▶ Directions for this task: Return all lines below containing the word "Services".

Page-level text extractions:
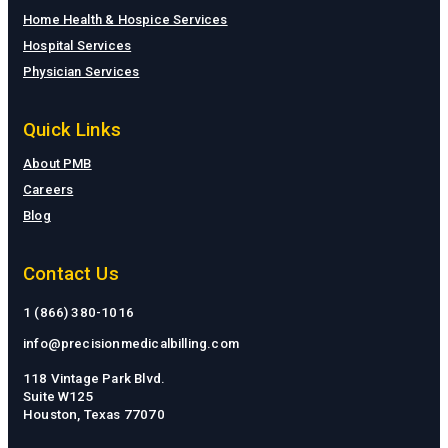
Home Health & Hospice Services
Hospital Services
Physician Services
Quick Links
About PMB
Careers
Blog
Contact Us
1 (866) 380-1016
info@precisionmedicalbilling.com
118 Vintage Park Blvd.
Suite W125
Houston, Texas 77070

▶ Task output:
Home Health & Hospice Services
Hospital Services
Physician Services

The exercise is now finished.